In an excellent post on discussion thread in the Bad Astronomy / Universe Today forum, Mike (of IceInSpace) noted that the ToUcam Pro would compress data to achieve over 10 frames per second over its standard USB 1.1. This would degrade the quality of anything over this frame rate from the camera.
I happened to have discovered the fps control on my ToUcam over the weekend and took 2 avis of the Plato crater, one at 30 fps and the other at 10fps. This provides an excellent test case for this finding.
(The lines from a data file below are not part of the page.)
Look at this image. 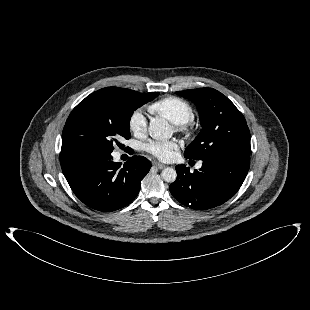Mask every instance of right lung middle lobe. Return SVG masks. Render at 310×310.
I'll use <instances>...</instances> for the list:
<instances>
[{"instance_id": "1", "label": "right lung middle lobe", "mask_w": 310, "mask_h": 310, "mask_svg": "<svg viewBox=\"0 0 310 310\" xmlns=\"http://www.w3.org/2000/svg\"><path fill=\"white\" fill-rule=\"evenodd\" d=\"M122 93L110 87L83 99L71 112L62 132V150L102 148L113 151L122 137L130 138V119L137 108L157 97Z\"/></svg>"}]
</instances>
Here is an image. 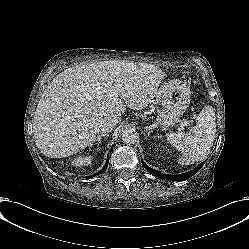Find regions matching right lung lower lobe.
<instances>
[{"label":"right lung lower lobe","instance_id":"1","mask_svg":"<svg viewBox=\"0 0 249 249\" xmlns=\"http://www.w3.org/2000/svg\"><path fill=\"white\" fill-rule=\"evenodd\" d=\"M108 163H109V159H107V162H106L105 166L99 171L101 174L104 173V172L106 171V168H107V166H108ZM89 177H93V175H92V176H89Z\"/></svg>","mask_w":249,"mask_h":249}]
</instances>
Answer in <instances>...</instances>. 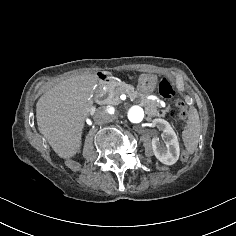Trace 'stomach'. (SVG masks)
Returning a JSON list of instances; mask_svg holds the SVG:
<instances>
[{"instance_id":"obj_1","label":"stomach","mask_w":236,"mask_h":236,"mask_svg":"<svg viewBox=\"0 0 236 236\" xmlns=\"http://www.w3.org/2000/svg\"><path fill=\"white\" fill-rule=\"evenodd\" d=\"M158 77L154 73H142L138 79V88L142 92L152 93L156 88Z\"/></svg>"}]
</instances>
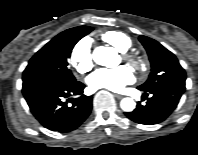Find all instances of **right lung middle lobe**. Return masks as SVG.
I'll list each match as a JSON object with an SVG mask.
<instances>
[{
	"label": "right lung middle lobe",
	"instance_id": "dd1d6c3e",
	"mask_svg": "<svg viewBox=\"0 0 198 155\" xmlns=\"http://www.w3.org/2000/svg\"><path fill=\"white\" fill-rule=\"evenodd\" d=\"M92 30V27L80 26L54 37L31 58L23 72V81L46 79L62 84L76 82L68 67V58L74 45Z\"/></svg>",
	"mask_w": 198,
	"mask_h": 155
}]
</instances>
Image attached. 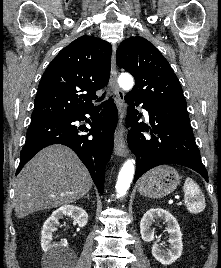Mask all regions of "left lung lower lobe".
<instances>
[{
    "label": "left lung lower lobe",
    "instance_id": "0a47b994",
    "mask_svg": "<svg viewBox=\"0 0 221 268\" xmlns=\"http://www.w3.org/2000/svg\"><path fill=\"white\" fill-rule=\"evenodd\" d=\"M125 101L129 105L126 124L132 126L127 136L128 146L137 158L134 182L151 168L163 164L189 167L208 182L186 109L147 104L128 95ZM140 103L149 113L152 129L138 122L135 106ZM144 131L150 134H142Z\"/></svg>",
    "mask_w": 221,
    "mask_h": 268
}]
</instances>
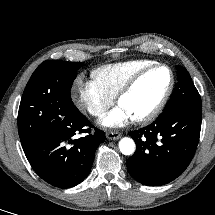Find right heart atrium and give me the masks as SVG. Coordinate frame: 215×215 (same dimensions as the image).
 I'll return each instance as SVG.
<instances>
[{
	"label": "right heart atrium",
	"mask_w": 215,
	"mask_h": 215,
	"mask_svg": "<svg viewBox=\"0 0 215 215\" xmlns=\"http://www.w3.org/2000/svg\"><path fill=\"white\" fill-rule=\"evenodd\" d=\"M71 99L78 110L100 117L114 103V97L104 92L93 80L78 77L71 88Z\"/></svg>",
	"instance_id": "1"
}]
</instances>
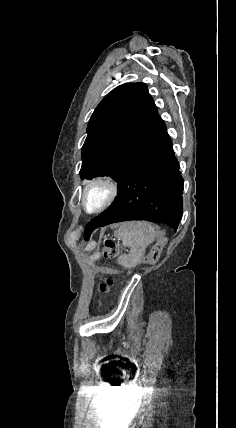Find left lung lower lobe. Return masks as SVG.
Segmentation results:
<instances>
[{
	"instance_id": "left-lung-lower-lobe-1",
	"label": "left lung lower lobe",
	"mask_w": 236,
	"mask_h": 428,
	"mask_svg": "<svg viewBox=\"0 0 236 428\" xmlns=\"http://www.w3.org/2000/svg\"><path fill=\"white\" fill-rule=\"evenodd\" d=\"M183 178L164 121L152 128L118 182L114 203L85 228L88 239L98 227L128 220L164 223L177 230L183 209Z\"/></svg>"
}]
</instances>
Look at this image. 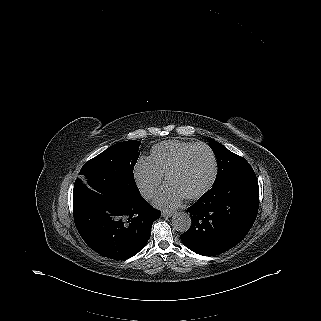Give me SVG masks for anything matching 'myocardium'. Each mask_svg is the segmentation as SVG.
<instances>
[{"label":"myocardium","mask_w":321,"mask_h":321,"mask_svg":"<svg viewBox=\"0 0 321 321\" xmlns=\"http://www.w3.org/2000/svg\"><path fill=\"white\" fill-rule=\"evenodd\" d=\"M198 150H206L208 151V153L211 155L212 157V161H213V172L212 175L209 179V181L200 189H198L195 192L192 193H186L184 194V197H186L187 199H195L198 198L200 196H202L203 194H205L214 184L216 177H217V173H218V163H217V159L215 156V153L213 152V150L205 144H198L196 147H194L192 150H190L186 156L181 159L171 170L170 172L166 175V182L168 186H173L171 184V180L178 175L182 170H184L188 163L190 162L192 156L194 155V153Z\"/></svg>","instance_id":"f54148a6"}]
</instances>
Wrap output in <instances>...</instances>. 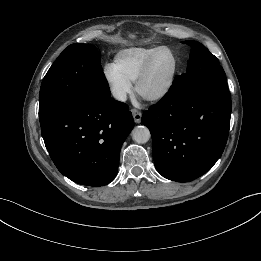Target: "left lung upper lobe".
I'll list each match as a JSON object with an SVG mask.
<instances>
[{
	"label": "left lung upper lobe",
	"mask_w": 261,
	"mask_h": 261,
	"mask_svg": "<svg viewBox=\"0 0 261 261\" xmlns=\"http://www.w3.org/2000/svg\"><path fill=\"white\" fill-rule=\"evenodd\" d=\"M183 43L191 47L190 59L187 72L175 78L170 89L172 94L183 99L205 82L226 80L218 59L206 47L196 41H183Z\"/></svg>",
	"instance_id": "1"
}]
</instances>
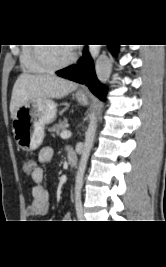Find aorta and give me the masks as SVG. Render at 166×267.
Segmentation results:
<instances>
[{
    "label": "aorta",
    "mask_w": 166,
    "mask_h": 267,
    "mask_svg": "<svg viewBox=\"0 0 166 267\" xmlns=\"http://www.w3.org/2000/svg\"><path fill=\"white\" fill-rule=\"evenodd\" d=\"M101 45H89V53L94 61L97 60L100 53ZM96 132V117L95 114L92 113L90 116V123L88 129L85 133V143L84 150L81 155V160L79 164V168L75 178V200L80 201L81 199V189L83 185L84 173L87 165V161L90 155V151L93 147L94 137Z\"/></svg>",
    "instance_id": "obj_1"
}]
</instances>
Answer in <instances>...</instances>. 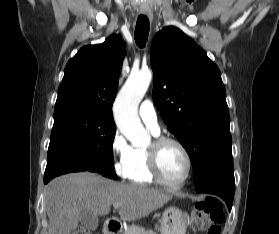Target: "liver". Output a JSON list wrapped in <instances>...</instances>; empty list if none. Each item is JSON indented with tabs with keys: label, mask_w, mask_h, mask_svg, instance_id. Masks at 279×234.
Returning <instances> with one entry per match:
<instances>
[{
	"label": "liver",
	"mask_w": 279,
	"mask_h": 234,
	"mask_svg": "<svg viewBox=\"0 0 279 234\" xmlns=\"http://www.w3.org/2000/svg\"><path fill=\"white\" fill-rule=\"evenodd\" d=\"M171 198L163 191L122 184L90 172L63 175L53 179L45 191L48 234H71L83 210L103 216L114 203H121L120 217L135 221L162 207Z\"/></svg>",
	"instance_id": "1"
}]
</instances>
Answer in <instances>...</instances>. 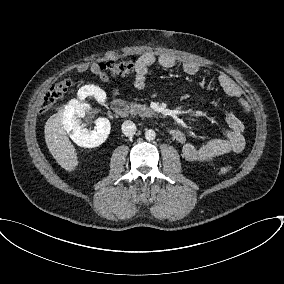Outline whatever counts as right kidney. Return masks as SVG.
<instances>
[{
    "instance_id": "1",
    "label": "right kidney",
    "mask_w": 284,
    "mask_h": 284,
    "mask_svg": "<svg viewBox=\"0 0 284 284\" xmlns=\"http://www.w3.org/2000/svg\"><path fill=\"white\" fill-rule=\"evenodd\" d=\"M78 100H72L63 112V124L71 139L81 147L93 148L101 145L111 129L107 118L95 120V128L89 130L81 124L80 118L86 114L87 104L81 103L87 96H94L98 102H104L106 93L95 85H85L78 90Z\"/></svg>"
}]
</instances>
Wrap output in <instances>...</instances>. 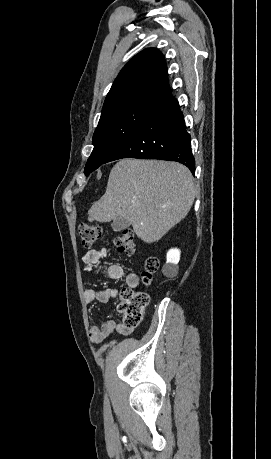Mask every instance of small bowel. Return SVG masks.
<instances>
[{
    "label": "small bowel",
    "instance_id": "small-bowel-1",
    "mask_svg": "<svg viewBox=\"0 0 271 459\" xmlns=\"http://www.w3.org/2000/svg\"><path fill=\"white\" fill-rule=\"evenodd\" d=\"M107 255L108 251L105 248L100 250L92 249L86 252L82 258V266L85 272L93 274L95 265ZM105 274L108 278L116 280L123 277L125 275V271L120 265L112 264L107 267ZM125 279L129 288H137L140 284L139 276L133 272L127 273ZM117 296L118 290L114 287H107L98 291L93 289H86L84 292V299L87 303H107L111 299H115ZM114 331L127 336L133 332V328L126 326L122 322L109 320L101 326L92 327L90 329L89 335L91 341L98 344L109 337Z\"/></svg>",
    "mask_w": 271,
    "mask_h": 459
}]
</instances>
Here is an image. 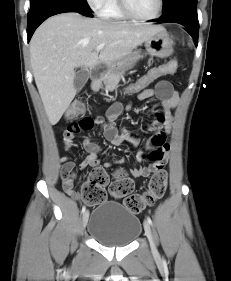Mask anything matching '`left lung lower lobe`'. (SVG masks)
<instances>
[{"label":"left lung lower lobe","mask_w":231,"mask_h":281,"mask_svg":"<svg viewBox=\"0 0 231 281\" xmlns=\"http://www.w3.org/2000/svg\"><path fill=\"white\" fill-rule=\"evenodd\" d=\"M163 15L152 22H174L187 28V32L194 38L195 45L198 43L199 22L197 15V0H178L171 6L163 9Z\"/></svg>","instance_id":"left-lung-lower-lobe-1"}]
</instances>
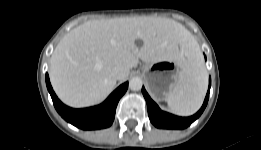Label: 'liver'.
<instances>
[{
    "instance_id": "liver-1",
    "label": "liver",
    "mask_w": 261,
    "mask_h": 150,
    "mask_svg": "<svg viewBox=\"0 0 261 150\" xmlns=\"http://www.w3.org/2000/svg\"><path fill=\"white\" fill-rule=\"evenodd\" d=\"M136 39L143 41L141 48L135 45ZM196 46L184 26L169 18L87 21L69 31L56 46L51 56L50 80L65 104L86 107L112 92L117 81L112 76L114 66L130 70L139 60H176L184 68L188 49Z\"/></svg>"
}]
</instances>
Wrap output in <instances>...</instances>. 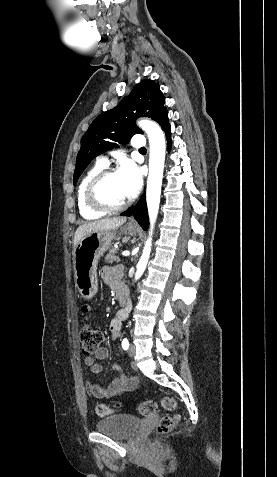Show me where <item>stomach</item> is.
<instances>
[{
    "mask_svg": "<svg viewBox=\"0 0 277 477\" xmlns=\"http://www.w3.org/2000/svg\"><path fill=\"white\" fill-rule=\"evenodd\" d=\"M138 230V226L132 224H126L122 228L124 234L131 236L135 235ZM115 238L116 233L112 231H97L84 236L75 247V286L83 299L90 300L97 293V264Z\"/></svg>",
    "mask_w": 277,
    "mask_h": 477,
    "instance_id": "stomach-1",
    "label": "stomach"
}]
</instances>
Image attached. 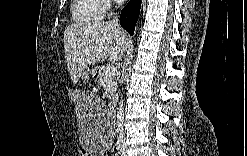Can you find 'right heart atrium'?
Listing matches in <instances>:
<instances>
[{
  "label": "right heart atrium",
  "mask_w": 247,
  "mask_h": 156,
  "mask_svg": "<svg viewBox=\"0 0 247 156\" xmlns=\"http://www.w3.org/2000/svg\"><path fill=\"white\" fill-rule=\"evenodd\" d=\"M103 5H104V11H106L112 5V2L111 1H105V2H103Z\"/></svg>",
  "instance_id": "right-heart-atrium-1"
}]
</instances>
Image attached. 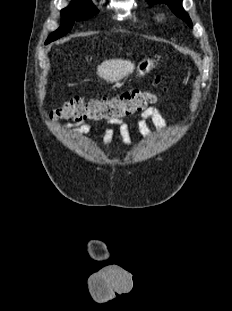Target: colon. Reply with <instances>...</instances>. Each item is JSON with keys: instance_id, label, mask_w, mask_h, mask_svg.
<instances>
[{"instance_id": "1", "label": "colon", "mask_w": 232, "mask_h": 311, "mask_svg": "<svg viewBox=\"0 0 232 311\" xmlns=\"http://www.w3.org/2000/svg\"><path fill=\"white\" fill-rule=\"evenodd\" d=\"M165 91L166 87L162 84V79L157 77L151 89H134L113 98L88 101L73 97L53 110L51 117L74 122L118 121L144 111Z\"/></svg>"}]
</instances>
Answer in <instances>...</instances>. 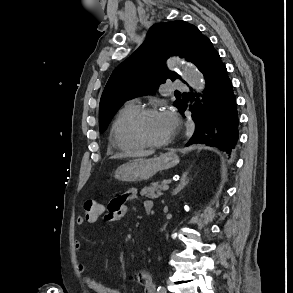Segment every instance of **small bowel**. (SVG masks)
Instances as JSON below:
<instances>
[{
  "instance_id": "small-bowel-1",
  "label": "small bowel",
  "mask_w": 293,
  "mask_h": 293,
  "mask_svg": "<svg viewBox=\"0 0 293 293\" xmlns=\"http://www.w3.org/2000/svg\"><path fill=\"white\" fill-rule=\"evenodd\" d=\"M138 198V191L137 189H129L128 191L124 192L123 194L113 198L108 206L107 210L104 214V219L107 222L115 223L122 221L128 211L127 203L134 199ZM144 210L146 212L147 209L153 210V203L149 200L144 202ZM77 224L82 225L83 219L78 218ZM76 250L82 249V242L76 241L75 242ZM87 271V266L84 264L79 265V272L81 274H85ZM138 282L142 286L143 293H155L156 288L155 284L152 279V275L148 271H140L138 273ZM87 285L95 292V293H122L120 289L112 288L97 282L92 278H86Z\"/></svg>"
}]
</instances>
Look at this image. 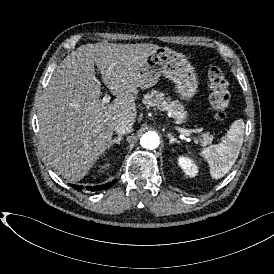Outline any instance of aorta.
Wrapping results in <instances>:
<instances>
[{
	"label": "aorta",
	"instance_id": "obj_1",
	"mask_svg": "<svg viewBox=\"0 0 274 274\" xmlns=\"http://www.w3.org/2000/svg\"><path fill=\"white\" fill-rule=\"evenodd\" d=\"M160 140L156 132L150 131L142 135L140 145L143 148L153 150L159 146Z\"/></svg>",
	"mask_w": 274,
	"mask_h": 274
}]
</instances>
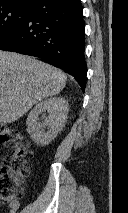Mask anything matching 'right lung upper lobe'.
I'll list each match as a JSON object with an SVG mask.
<instances>
[{"mask_svg":"<svg viewBox=\"0 0 128 213\" xmlns=\"http://www.w3.org/2000/svg\"><path fill=\"white\" fill-rule=\"evenodd\" d=\"M38 1L39 0H0V6H5V5H20V6L32 7Z\"/></svg>","mask_w":128,"mask_h":213,"instance_id":"1","label":"right lung upper lobe"}]
</instances>
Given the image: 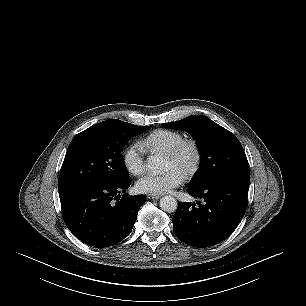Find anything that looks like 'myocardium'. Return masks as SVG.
Here are the masks:
<instances>
[{"label":"myocardium","instance_id":"obj_1","mask_svg":"<svg viewBox=\"0 0 306 306\" xmlns=\"http://www.w3.org/2000/svg\"><path fill=\"white\" fill-rule=\"evenodd\" d=\"M192 148L194 152V161L192 166L184 175V179H191L199 170L202 163V149L198 141L194 138H184L171 150L165 153L168 158L177 159L186 148Z\"/></svg>","mask_w":306,"mask_h":306}]
</instances>
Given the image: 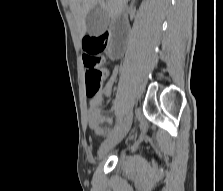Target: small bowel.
Here are the masks:
<instances>
[{"label":"small bowel","mask_w":223,"mask_h":191,"mask_svg":"<svg viewBox=\"0 0 223 191\" xmlns=\"http://www.w3.org/2000/svg\"><path fill=\"white\" fill-rule=\"evenodd\" d=\"M118 73L117 67H112L110 76L106 80L102 90L90 100V106L87 111V121L89 127L98 135L105 136L110 131V125L114 123L113 118L107 117L100 109L104 99L111 95L112 86ZM106 124V126H103Z\"/></svg>","instance_id":"1"}]
</instances>
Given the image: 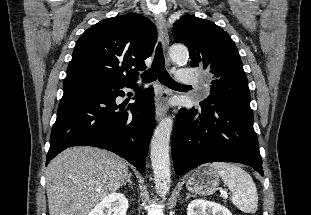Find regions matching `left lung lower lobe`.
Segmentation results:
<instances>
[{
    "label": "left lung lower lobe",
    "mask_w": 311,
    "mask_h": 215,
    "mask_svg": "<svg viewBox=\"0 0 311 215\" xmlns=\"http://www.w3.org/2000/svg\"><path fill=\"white\" fill-rule=\"evenodd\" d=\"M250 105L218 101L179 111L172 139L177 174L214 161L239 162L263 176Z\"/></svg>",
    "instance_id": "1"
}]
</instances>
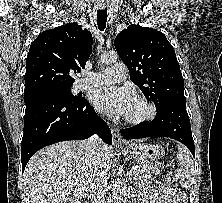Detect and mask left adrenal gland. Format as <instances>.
<instances>
[{
  "label": "left adrenal gland",
  "mask_w": 222,
  "mask_h": 203,
  "mask_svg": "<svg viewBox=\"0 0 222 203\" xmlns=\"http://www.w3.org/2000/svg\"><path fill=\"white\" fill-rule=\"evenodd\" d=\"M127 182L132 183L131 173L130 172H127Z\"/></svg>",
  "instance_id": "left-adrenal-gland-1"
}]
</instances>
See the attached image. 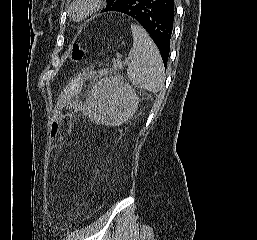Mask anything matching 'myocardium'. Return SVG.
I'll return each mask as SVG.
<instances>
[{
  "instance_id": "1",
  "label": "myocardium",
  "mask_w": 257,
  "mask_h": 240,
  "mask_svg": "<svg viewBox=\"0 0 257 240\" xmlns=\"http://www.w3.org/2000/svg\"><path fill=\"white\" fill-rule=\"evenodd\" d=\"M99 8V0H74L68 8L71 18L82 21L92 15Z\"/></svg>"
}]
</instances>
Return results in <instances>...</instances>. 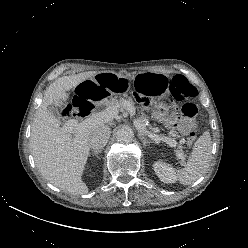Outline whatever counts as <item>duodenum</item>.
I'll list each match as a JSON object with an SVG mask.
<instances>
[{"instance_id": "duodenum-1", "label": "duodenum", "mask_w": 248, "mask_h": 248, "mask_svg": "<svg viewBox=\"0 0 248 248\" xmlns=\"http://www.w3.org/2000/svg\"><path fill=\"white\" fill-rule=\"evenodd\" d=\"M93 108L94 106L91 104H87V105L78 104L76 106V111L81 117H86L93 111Z\"/></svg>"}]
</instances>
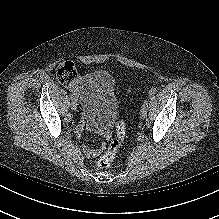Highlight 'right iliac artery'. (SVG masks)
Instances as JSON below:
<instances>
[{
    "label": "right iliac artery",
    "instance_id": "obj_1",
    "mask_svg": "<svg viewBox=\"0 0 219 219\" xmlns=\"http://www.w3.org/2000/svg\"><path fill=\"white\" fill-rule=\"evenodd\" d=\"M70 98H71V99L74 98V94H73V93L70 94Z\"/></svg>",
    "mask_w": 219,
    "mask_h": 219
}]
</instances>
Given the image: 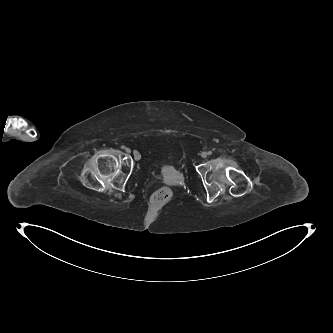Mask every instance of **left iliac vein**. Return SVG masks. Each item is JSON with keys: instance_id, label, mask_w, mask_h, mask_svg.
<instances>
[{"instance_id": "1", "label": "left iliac vein", "mask_w": 333, "mask_h": 333, "mask_svg": "<svg viewBox=\"0 0 333 333\" xmlns=\"http://www.w3.org/2000/svg\"><path fill=\"white\" fill-rule=\"evenodd\" d=\"M207 155H208V153H207V152H202V153H201V157H202V158H206V157H207Z\"/></svg>"}]
</instances>
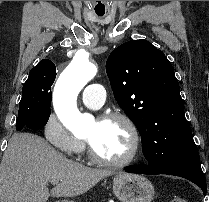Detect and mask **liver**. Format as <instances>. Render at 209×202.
I'll list each match as a JSON object with an SVG mask.
<instances>
[{
	"instance_id": "6515ba94",
	"label": "liver",
	"mask_w": 209,
	"mask_h": 202,
	"mask_svg": "<svg viewBox=\"0 0 209 202\" xmlns=\"http://www.w3.org/2000/svg\"><path fill=\"white\" fill-rule=\"evenodd\" d=\"M112 174L67 159L38 135L15 133L0 165V202H46L50 196H79ZM51 180L60 183L49 191Z\"/></svg>"
}]
</instances>
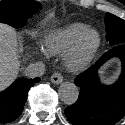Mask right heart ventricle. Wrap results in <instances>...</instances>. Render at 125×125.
I'll use <instances>...</instances> for the list:
<instances>
[{
  "label": "right heart ventricle",
  "mask_w": 125,
  "mask_h": 125,
  "mask_svg": "<svg viewBox=\"0 0 125 125\" xmlns=\"http://www.w3.org/2000/svg\"><path fill=\"white\" fill-rule=\"evenodd\" d=\"M86 29H88V26L82 23H73L52 29L44 37V46L47 52L53 55L63 54L78 35Z\"/></svg>",
  "instance_id": "obj_1"
}]
</instances>
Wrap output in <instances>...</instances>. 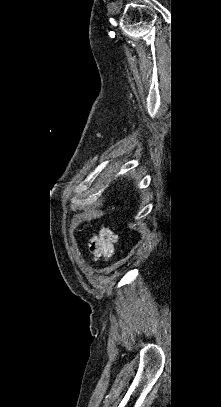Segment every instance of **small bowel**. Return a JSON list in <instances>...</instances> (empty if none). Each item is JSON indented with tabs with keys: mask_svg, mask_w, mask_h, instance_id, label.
<instances>
[{
	"mask_svg": "<svg viewBox=\"0 0 221 407\" xmlns=\"http://www.w3.org/2000/svg\"><path fill=\"white\" fill-rule=\"evenodd\" d=\"M117 240L118 235L107 227H103L98 232L93 233L88 240V249L94 260L110 258L113 255L114 245Z\"/></svg>",
	"mask_w": 221,
	"mask_h": 407,
	"instance_id": "c3829d8e",
	"label": "small bowel"
}]
</instances>
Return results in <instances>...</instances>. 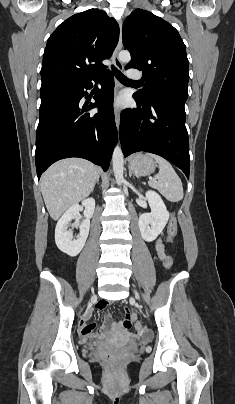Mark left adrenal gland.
<instances>
[{
	"label": "left adrenal gland",
	"instance_id": "left-adrenal-gland-1",
	"mask_svg": "<svg viewBox=\"0 0 235 404\" xmlns=\"http://www.w3.org/2000/svg\"><path fill=\"white\" fill-rule=\"evenodd\" d=\"M132 176V171L131 170H129V177H131Z\"/></svg>",
	"mask_w": 235,
	"mask_h": 404
}]
</instances>
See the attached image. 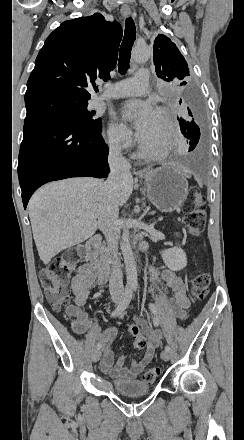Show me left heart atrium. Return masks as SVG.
<instances>
[{
  "instance_id": "1",
  "label": "left heart atrium",
  "mask_w": 244,
  "mask_h": 440,
  "mask_svg": "<svg viewBox=\"0 0 244 440\" xmlns=\"http://www.w3.org/2000/svg\"><path fill=\"white\" fill-rule=\"evenodd\" d=\"M131 107L135 108L137 112L136 126L143 132L150 124L155 111L148 102L144 101H135Z\"/></svg>"
}]
</instances>
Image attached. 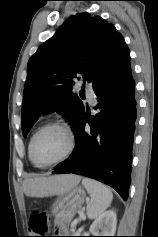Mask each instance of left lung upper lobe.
<instances>
[{
	"mask_svg": "<svg viewBox=\"0 0 158 237\" xmlns=\"http://www.w3.org/2000/svg\"><path fill=\"white\" fill-rule=\"evenodd\" d=\"M130 61V51L116 28L99 16L78 13L30 58L22 103V132L26 136L40 114H63L75 131L84 106L72 92L76 75L94 90ZM80 79V77H78Z\"/></svg>",
	"mask_w": 158,
	"mask_h": 237,
	"instance_id": "obj_1",
	"label": "left lung upper lobe"
}]
</instances>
I have attached two jpgs, one from processing each of the AVIs in Registax. Both were processed in the same way:
- aligned with a single 256k box centered on the middle of the crater
- A reference shot of 50 frames was created and sharpened in wavelets
- The stack was limited to 60% and optimize
- The top 200 frames were selected and stacked
- The image was sharpened with wavelets 9.2/26.0/13.2
- Saved as TIFFs from Registax, JPGs and PNGs from Photshop, quality=80
No other adjustments were made to the images. The PNG images are below.
My first take is that the 30fps image has less noise. Seeing was not good, and that could be a major factor, since the improvements from faster frames could have overtaken the noise introduced from the compression in the camera.
TIFFs are available at the Observatorio de la Ballona FTP site.